EXERCISE: In the records below, some lines contain the word "services". Copy each of them.

··· WORKING DATA

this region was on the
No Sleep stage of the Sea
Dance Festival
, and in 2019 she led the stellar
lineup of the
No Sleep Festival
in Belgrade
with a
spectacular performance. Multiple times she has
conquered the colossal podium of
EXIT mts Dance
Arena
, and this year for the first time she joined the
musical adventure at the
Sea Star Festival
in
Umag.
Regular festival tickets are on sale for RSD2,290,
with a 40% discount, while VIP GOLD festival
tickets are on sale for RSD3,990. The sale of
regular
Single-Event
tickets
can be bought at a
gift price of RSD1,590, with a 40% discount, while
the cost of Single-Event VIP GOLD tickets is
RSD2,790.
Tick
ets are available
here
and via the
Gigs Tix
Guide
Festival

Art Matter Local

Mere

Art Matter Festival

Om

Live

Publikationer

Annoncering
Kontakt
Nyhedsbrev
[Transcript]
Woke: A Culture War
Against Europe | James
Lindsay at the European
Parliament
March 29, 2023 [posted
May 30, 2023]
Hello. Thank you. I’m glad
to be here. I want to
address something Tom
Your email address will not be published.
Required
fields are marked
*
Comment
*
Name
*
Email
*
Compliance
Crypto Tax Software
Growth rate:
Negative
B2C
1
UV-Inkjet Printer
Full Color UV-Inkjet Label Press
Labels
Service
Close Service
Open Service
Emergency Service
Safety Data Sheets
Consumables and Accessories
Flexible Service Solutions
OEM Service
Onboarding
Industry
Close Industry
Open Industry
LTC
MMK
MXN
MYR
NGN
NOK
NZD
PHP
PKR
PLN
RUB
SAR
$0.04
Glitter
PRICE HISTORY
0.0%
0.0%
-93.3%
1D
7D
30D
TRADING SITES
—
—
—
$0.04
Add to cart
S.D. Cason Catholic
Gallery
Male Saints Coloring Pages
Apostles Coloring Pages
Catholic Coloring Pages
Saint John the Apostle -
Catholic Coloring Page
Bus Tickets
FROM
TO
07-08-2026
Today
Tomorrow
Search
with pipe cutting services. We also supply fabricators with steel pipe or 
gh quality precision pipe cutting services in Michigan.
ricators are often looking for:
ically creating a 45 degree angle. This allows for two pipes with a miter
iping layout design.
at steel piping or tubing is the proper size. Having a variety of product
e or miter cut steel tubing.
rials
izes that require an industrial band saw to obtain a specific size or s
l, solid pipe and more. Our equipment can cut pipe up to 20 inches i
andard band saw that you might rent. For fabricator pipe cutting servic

······

ANSWER TO THIS TASK:
with pipe cutting services. We also supply fabricators with steel pipe or 
gh quality precision pipe cutting services in Michigan.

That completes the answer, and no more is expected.